■ Problem: From the line containing "Uno de los impulsores" to the final line of the entries, every line is to be reproduced exactly; no other line belongs in the output.

[[ Supplied information open ]]

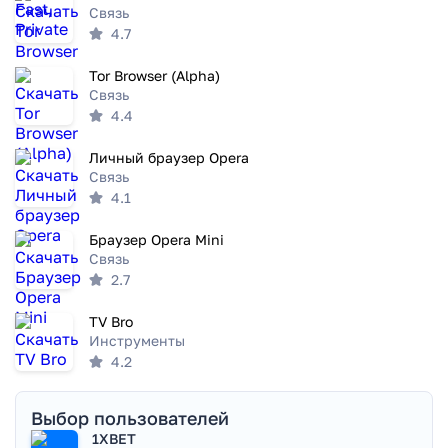
Связь
4.7
Tor Browser (Alpha)
Связь
4.4
Личный браузер Opera
Связь
4.1
Браузер Opera Mini
Связь
2.7
TV Bro
Инструменты
4.2
Выбор пользователей
1XBET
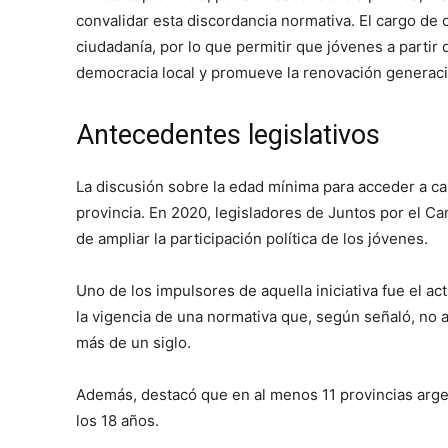
convalidar esta discordancia normativa. El cargo de c
ciudadanía, por lo que permitir que jóvenes a partir
democracia local y promueve la renovación generacio
Antecedentes legislativos
La discusión sobre la edad mínima para acceder a ca
provincia. En 2020, legisladores de Juntos por el C
de ampliar la participación política de los jóvenes.
Uno de los impulsores de aquella iniciativa fue el ac
la vigencia de una normativa que, según señaló, no
más de un siglo.
Además, destacó que en al menos 11 provincias argen
los 18 años.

[[ Supplied information closed ]]

■ Worked solution:
Uno de los impulsores de aquella iniciativa fue el ac
la vigencia de una normativa que, según señaló, no
más de un siglo.
Además, destacó que en al menos 11 provincias argen
los 18 años.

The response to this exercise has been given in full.